With default parameter (alpha = 1)

In [None]:
from sklearn.linear_model import Lasso, Ridge

lasso = Lasso(alpha = 1) 
lasso.fit(X_train_scaled_all, y_train)
print(lasso.score(X_train_scaled_all, y_train))
print(lasso.score(X_test_scaled_all, y_test))
print(mean_squared_error(y_train, lasso.predict(X_train_scaled_all)))
print(mean_squared_error(y_test, lasso.predict(X_test_scaled_all)))

In [None]:
from numpy import linspace

ls_alpha=[]
MSE_trn= []
MSE_tst= []
for alpha in linspace(0.5,75.5,75):
    ls_alpha.append(alpha)
    lasso = Lasso(alpha = alpha) 
    lasso.fit(X_train_scaled_all, y_train)
    MSE_trn.append(mean_squared_error(y_train, lasso.predict(X_train_scaled_all)))
    MSE_tst.append(mean_squared_error(y_test, lasso.predict(X_test_scaled_all)))

In [None]:
plt.scatter(ls_alpha,MSE_trn)   
plt.scatter(ls_alpha,MSE_tst);

The good news is that the test loss goes down while the train loss didn't change as much so the model is getting better

In [None]:
alpha_MSE_tst = pd.Series(MSE_tst, index=ls_alpha)
alpha_MSE_tst.argmin()

At alpha of 33.945, loss of test set is minimum. 

## Ridge

With default parameter (alpha = 1)

In [None]:
from sklearn.linear_model import Lasso, Ridge

ridge = Ridge() #Lasso is also known as the L1 norm.
ridge.fit(X_train_scaled_all, y_train)
print(ridge.score(X_train_scaled_all, y_train))
print(ridge.score(X_test_scaled_all, y_test))
print(mean_squared_error(y_train, ridge.predict(X_train_scaled_all)))
print(mean_squared_error(y_test, ridge.predict(X_test_scaled_all)))

## Compare Ridge and Lasso parameter estimates that are very close to 0

Compare with the total length of the parameter space and draw conclusions!

In [None]:
# number of Lasso params almost zero
sum(abs(lasso.coef_) < 10**(-10))

In [None]:
# number of Ridge params almost zero

sum(abs(ridge.coef_) < 10**(-10))

In [None]:
sum(abs(lasso.coef_) < 10**(-10))/len(lasso.coef_)

## Conclusions

The model was initially overfit to train.
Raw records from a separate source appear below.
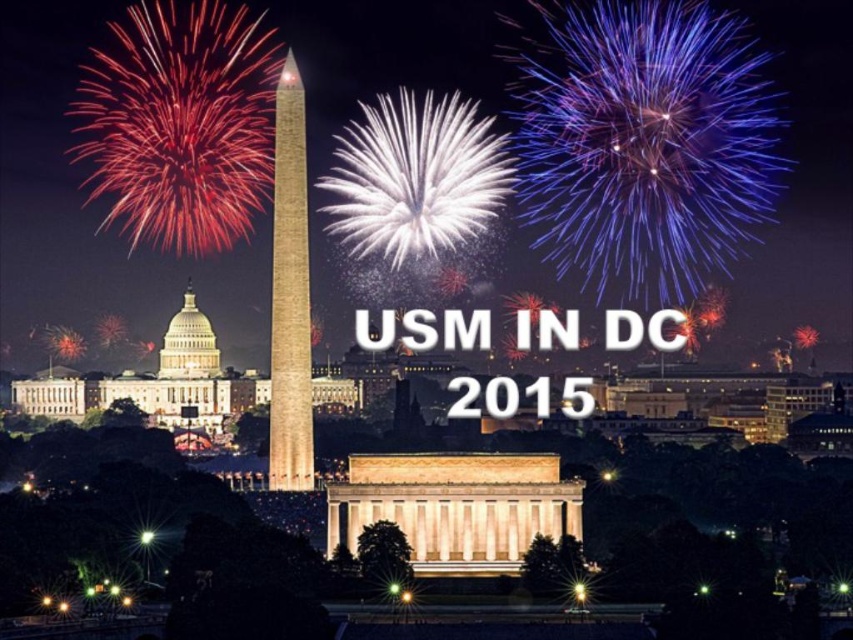 Question: Can you confirm if smooth stone monument at center is positioned to the left of white marble dome at center?

Choices:
 (A) yes
 (B) no

Answer: (B)

Question: Which point is closer to the camera taking this photo?

Choices:
 (A) (282, 131)
 (B) (190, 333)

Answer: (A)

Question: Is smooth stone monument at center to the right of white marble dome at center from the viewer's perspective?

Choices:
 (A) no
 (B) yes

Answer: (B)

Question: Which point is farther from the camera taking this photo?

Choices:
 (A) (292, 260)
 (B) (193, 300)

Answer: (B)

Question: Can you confirm if smooth stone monument at center is positioned to the right of white marble dome at center?

Choices:
 (A) yes
 (B) no

Answer: (A) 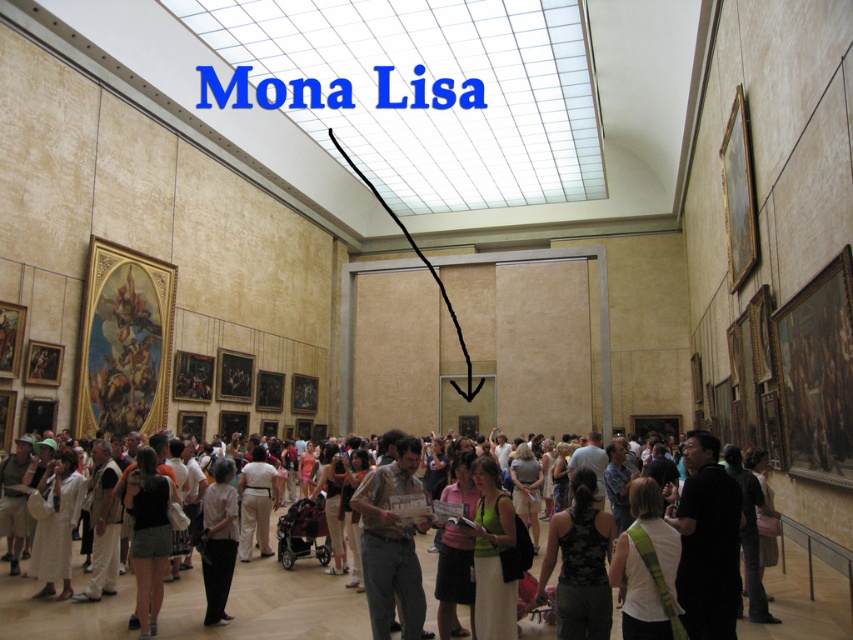 Question: Which of the following is the closest to the observer?

Choices:
 (A) white cotton crowd at center
 (B) white cotton shirt at center
 (C) white cotton dress at lower left

Answer: (A)

Question: Does white cotton dress at lower left lie behind white cotton shirt at center?

Choices:
 (A) no
 (B) yes

Answer: (B)

Question: Which object is farther from the camera taking this photo?

Choices:
 (A) white cotton shirt at center
 (B) matte black dress at center

Answer: (B)

Question: Can you confirm if green fabric dress at center is positioned to the right of matte black stroller at center?

Choices:
 (A) no
 (B) yes

Answer: (B)

Question: Is the position of white fabric bag at center more distant than that of matte black stroller at center?

Choices:
 (A) yes
 (B) no

Answer: (B)

Question: Which object is farther from the camera taking this photo?

Choices:
 (A) matte black dress at center
 (B) white cotton dress at lower left
 (C) white fabric bag at center

Answer: (A) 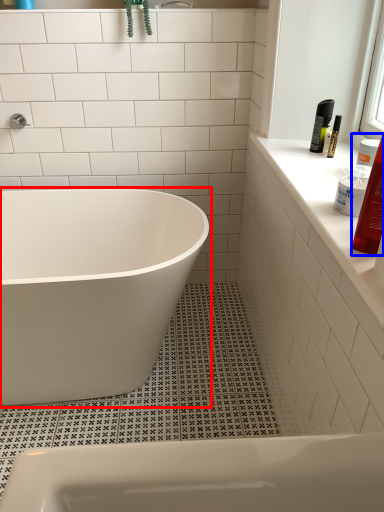 Question: Among these objects, which one is farthest to the camera, bathtub (highlighted by a red box) or toiletry (highlighted by a blue box)?

Choices:
 (A) bathtub
 (B) toiletry

Answer: (A) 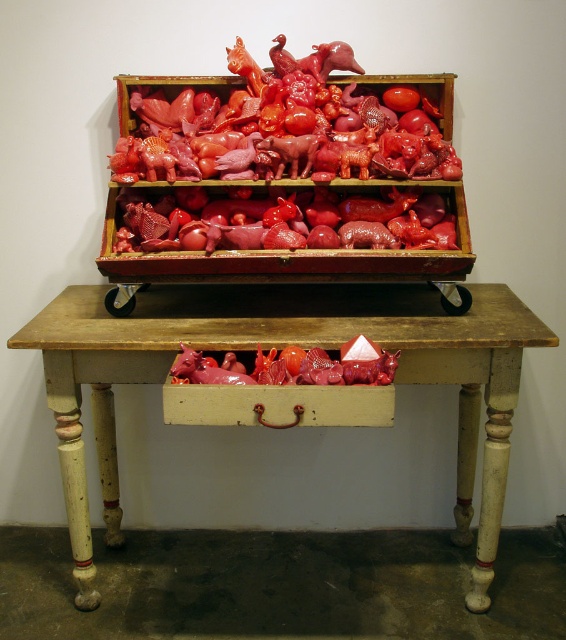 Question: Which point is farther to the camera?

Choices:
 (A) (275, 358)
 (B) (70, 301)
 (C) (428, 232)
 (D) (415, 88)

Answer: (B)

Question: Is wooden table at center closer to camera compared to glossy plastic tomato at upper center?

Choices:
 (A) yes
 (B) no

Answer: (A)

Question: Which object is the closest to the glossy plastic tomato at upper center?

Choices:
 (A) wooden table at center
 (B) glossy plastic box at center
 (C) glossy plastic tomato at center

Answer: (B)

Question: Considering the relative positions of glossy plastic tomato at center and glossy plastic tomato at upper center in the image provided, where is glossy plastic tomato at center located with respect to glossy plastic tomato at upper center?

Choices:
 (A) above
 (B) below

Answer: (B)

Question: Does glossy plastic tomato at center lie in front of glossy plastic tomato at upper center?

Choices:
 (A) no
 (B) yes

Answer: (B)

Question: Which object appears closest to the camera in this image?

Choices:
 (A) glossy plastic tomato at upper center
 (B) wooden table at center

Answer: (B) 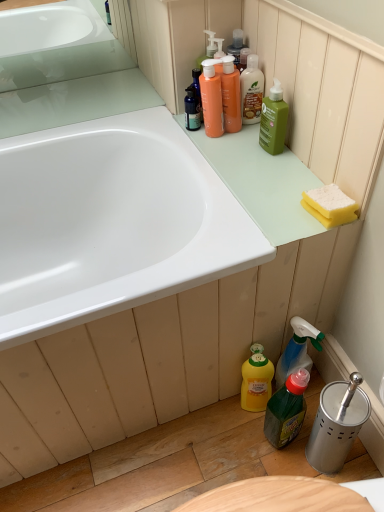 Locate an element on the screen. The image size is (384, 512). vacant area that lies between yellow sponge at upper right and translucent plastic mouthwash at upper center is located at coordinates (278, 162). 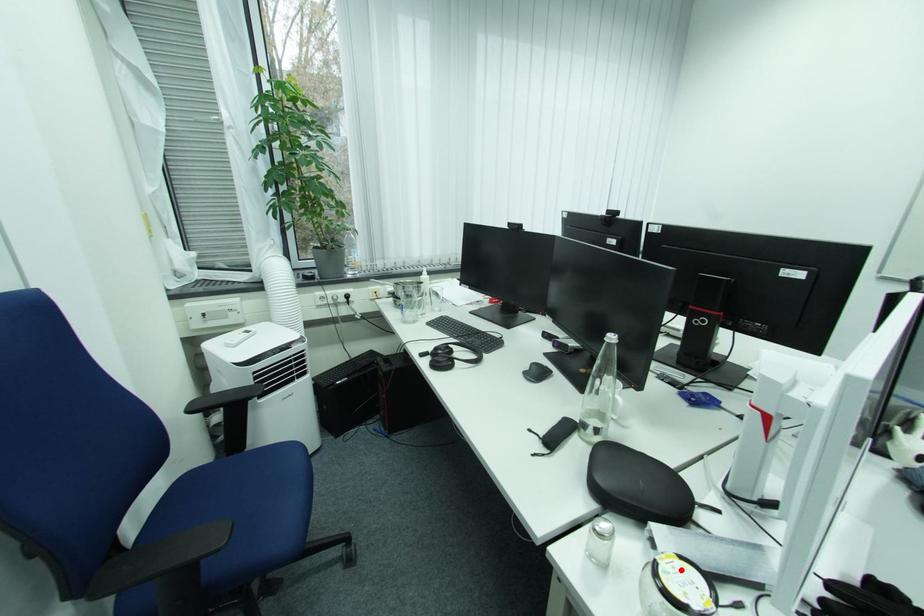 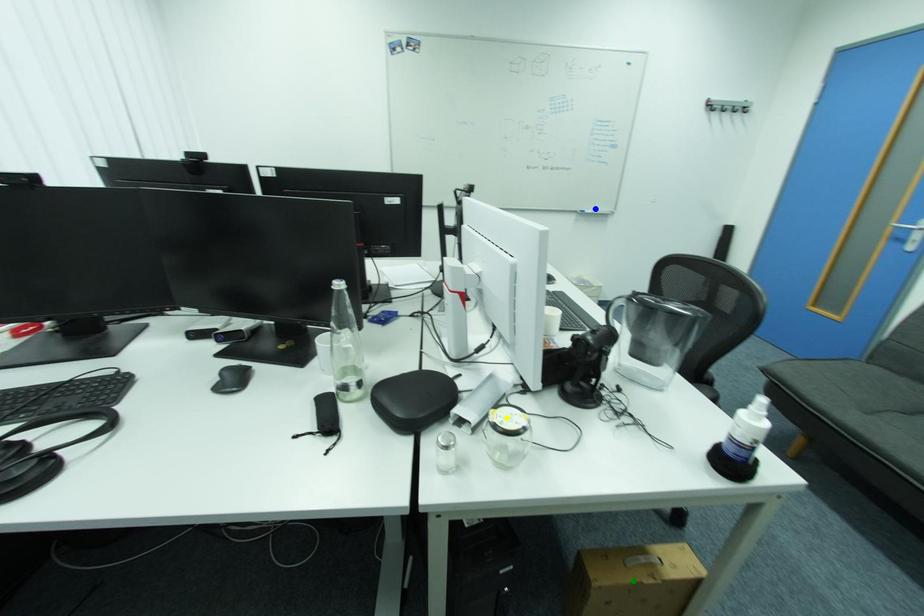 Question: I am providing you with two images of the same scene from different viewpoints. A red point is marked on the first image. You are given multiple points on the second image. Which point in image 2 represents the same 3d spot as the red point in image 1?

Choices:
 (A) blue point
 (B) yellow point
 (C) green point

Answer: (B) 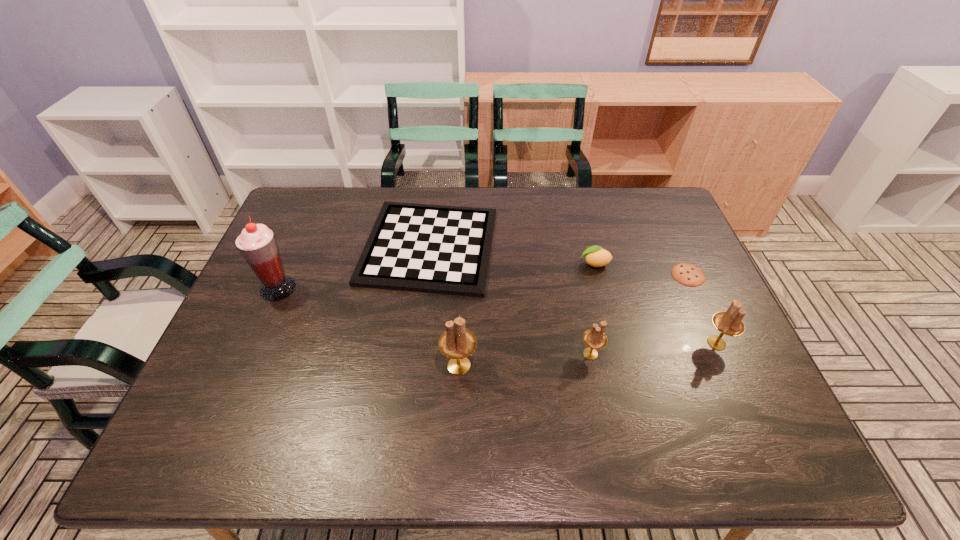 Identify the location of unoccupied area between the cookie and the second candle holder from right to left. This screenshot has width=960, height=540. (639, 314).

Image resolution: width=960 pixels, height=540 pixels. In order to click on vacant area between the third shortest object and the second shortest object in this screenshot , I will do `click(512, 255)`.

Locate an element on the screen. free space between the leftmost candle holder and the smoothie is located at coordinates (369, 327).

Identify the location of unoccupied area between the lemon and the cookie. The width and height of the screenshot is (960, 540). (641, 269).

I want to click on vacant region between the leftmost candle holder and the second shortest object, so click(444, 306).

The image size is (960, 540). Find the location of `vacant area that lies between the second tallest candle holder and the checkerboard`. vacant area that lies between the second tallest candle holder and the checkerboard is located at coordinates (573, 294).

Locate which object ranks sixth in proximity to the leftmost candle holder. Please provide its 2D coordinates. Your answer should be formatted as a tuple, i.e. [(x, y)], where the tuple contains the x and y coordinates of a point satisfying the conditions above.

[(687, 274)]

Identify which object is the fourth closest to the tallest candle holder. Please provide its 2D coordinates. Your answer should be formatted as a tuple, i.e. [(x, y)], where the tuple contains the x and y coordinates of a point satisfying the conditions above.

[(257, 244)]

At what (x,y) coordinates should I click in order to perform the action: click on candle holder identified as the closest to the leftmost candle holder. Please return your answer as a coordinate pair (x, y). Looking at the image, I should click on (594, 338).

Locate which candle holder is the second closest to the third shortest object. Please provide its 2D coordinates. Your answer should be formatted as a tuple, i.e. [(x, y)], where the tuple contains the x and y coordinates of a point satisfying the conditions above.

[(730, 323)] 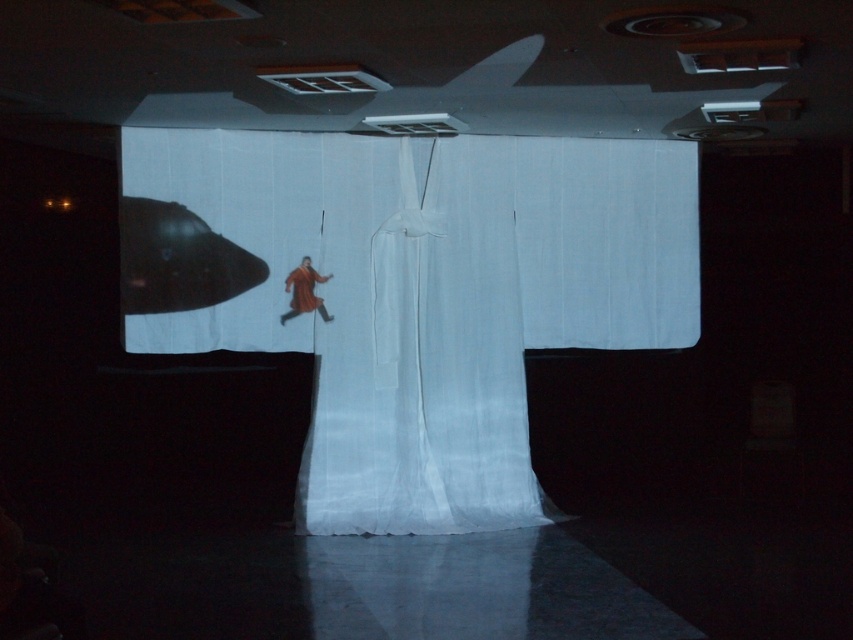 You are a stagehand preparing to adjust the lighting for a performance. You notice the white sheer curtain at center and the red velvet kimono at center. Which object is located to the left of the other?

The red velvet kimono at center is to the left of the white sheer curtain at center because the white sheer curtain at center is positioned on the right side of the red velvet kimono at center.

You are a stagehand trying to adjust the lighting for the performance. You need to ensure that the red velvet kimono at center is fully visible. Given that the white sheer curtain at center is currently blocking part of it, can you determine if moving the curtain backward will help achieve this?

The white sheer curtain at center is in front of the red velvet kimono at center. Moving the curtain backward would bring the kimono forward relative to the curtain, making it more visible. However, since both are at center, moving the curtain might not fully resolve the obstruction unless there is space to position it behind the kimono. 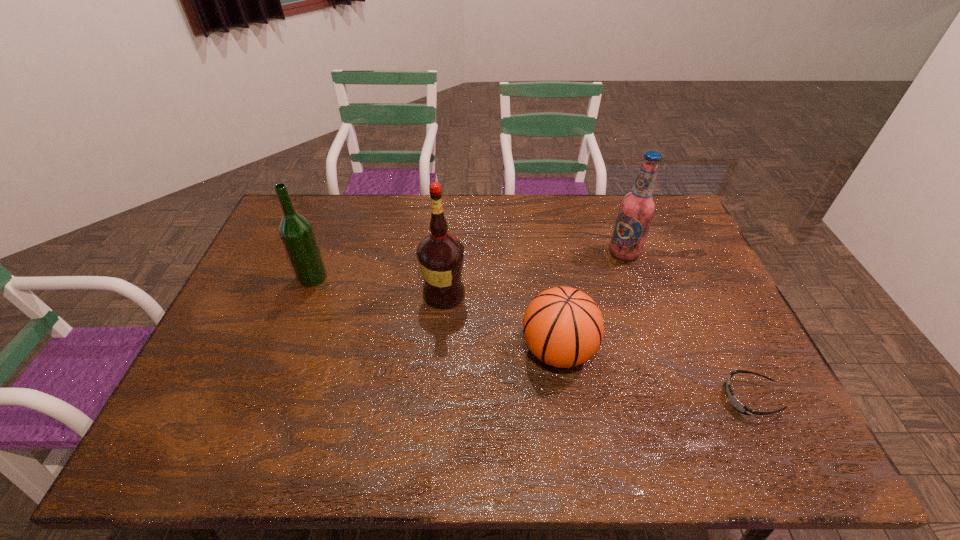 In the image, there is a desktop. At what (x,y) coordinates should I click in order to perform the action: click on vacant space at the far right corner. Please return your answer as a coordinate pair (x, y). The image size is (960, 540). Looking at the image, I should click on (662, 211).

This screenshot has width=960, height=540. I want to click on free space between the rightmost alcohol and the sunglasses, so click(687, 325).

Where is `vacant space in between the second alcohol from left to right and the farthest alcohol`? The width and height of the screenshot is (960, 540). vacant space in between the second alcohol from left to right and the farthest alcohol is located at coordinates (534, 273).

You are a GUI agent. You are given a task and a screenshot of the screen. Output one action in this format:
    pyautogui.click(x=<x>, y=<y>)
    Task: Click on the vacant area between the shortest object and the basketball
    
    Given the screenshot: What is the action you would take?
    pyautogui.click(x=654, y=374)

Locate an element on the screen. The image size is (960, 540). free area in between the leftmost alcohol and the rightmost alcohol is located at coordinates 468,265.

I want to click on vacant space that is in between the leftmost object and the basketball, so click(x=435, y=314).

The width and height of the screenshot is (960, 540). Identify the location of empty space between the sunglasses and the farthest object. (687, 325).

Where is `free point between the sunglasses and the basketball`? The image size is (960, 540). free point between the sunglasses and the basketball is located at coordinates (654, 374).

In order to click on object that stands as the fourth closest to the second alcohol from right to left in this screenshot , I will do `click(736, 404)`.

Identify which object is located as the nearest to the fourth object from right to left. Please provide its 2D coordinates. Your answer should be formatted as a tuple, i.e. [(x, y)], where the tuple contains the x and y coordinates of a point satisfying the conditions above.

[(563, 327)] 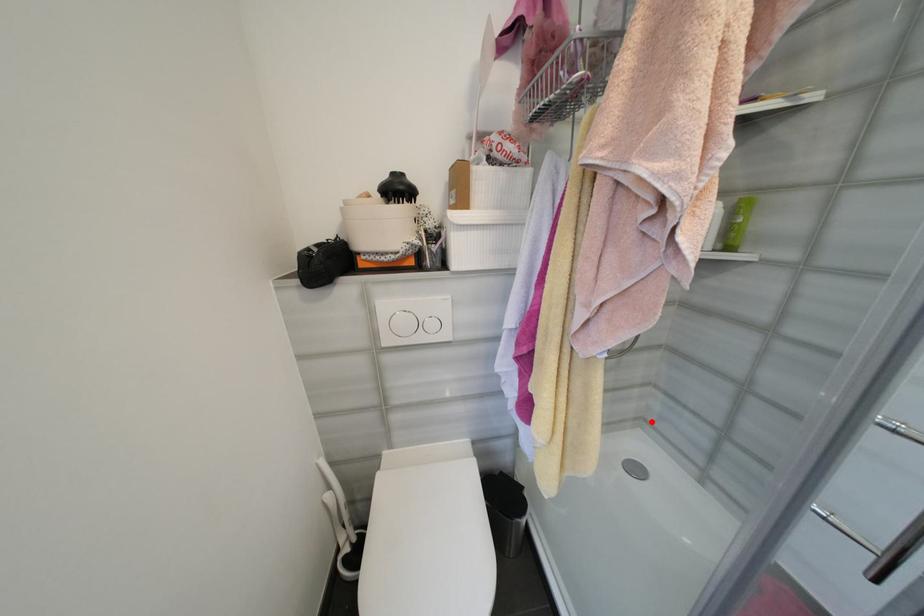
Once I did regularization and decreased the effect of some coefficients that weren't really serving, I moved away from overfitting and made my predictions way better. Lasso was effective to essentially perform variable selection and remove about 12% of the variables from your model with a default alpha. However, to get better regularization, I need to play around with alpha.